JIM CRENNER was born in 1938 in Pittsburgh Pennsylvania, grew up there and as a student at nearby St. Vincent College, from where he went on to the Iowa Writers Workshop, acquiring more degrees along the way than a hypochondriac’s thermometer (BA, MA, MFA, and PHD), and, after teaching for 46 years, finally retired in 2008 from the English Department of Hobart and William Smith Colleges in the Finger Lakes region of New York, where he still makes his home with his beloved life partner, Emeritus Professor Elena Ciletti.
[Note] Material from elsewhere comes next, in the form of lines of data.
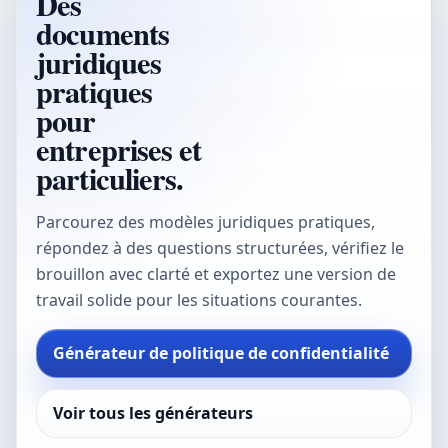
Des
documents
juridiques
pratiques
pour
entreprises et
particuliers.
Parcourez des modèles juridiques pratiques,
répondez à des questions structurées, vérifiez le
brouillon avec clarté et exportez une version de
travail solide pour les situations courantes.
Générateur de politique de confidentialité
Voir tous les générateurs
In retirement he has had the pleasure of continuing to teach ESL adults for the local corps of Literacy Volunteers, and to work at the free food pantry of the Geneva Center of Concern.
His fourth (and, at least up to this point, last) book of poems, DRINKS AT THE STAND-UP TRAGEDY CLUB, was published in 2008 by Hobart & William Smith Colleges Press in conjunction with Wolf at the Door Press. Across the decades, his poems have appeared in such journals as POETRY, THE ATLANTIC, THE IOWA REVIEW, THE NEW REPUBLIC, TRI-QUARTERLY, POETRY DAILY, THE LITERARY REVIEW, AMERICAN POETRY REVIEW,
STONE CANOE, NINE MILE, and HOLE IN THE HEAD REVIEW. His other interests include his three wonderful adult children, four wonderful adult grandchildren, and four wonderful single-digit-aged great-grandchildren.
He contends that his 46-year-long career as a professor amidst the podiums and carrels of academe (and on sabbaticals from it) was the ideal (if, yes, privileged) way for a dedicated and moderately productive poet to write and put beans and greens on the table while enjoying life in its infinite variety. He presumes, for the moment at least, to describe himself (contentious political issues aside) as a reasonably contented secular humanist octogenarian supernumerary, who is zooming (in more ways than one) through his 86th circumnavigation of the Sun, all the while enjoying a regimen of reading, writing, travel, gardening, pissing up a rope, listening to classical music, and attending operas and playing Boggle with Elena. Oh, yes, and then there is also their 16-year-old, slightly dotty cat, Smoky.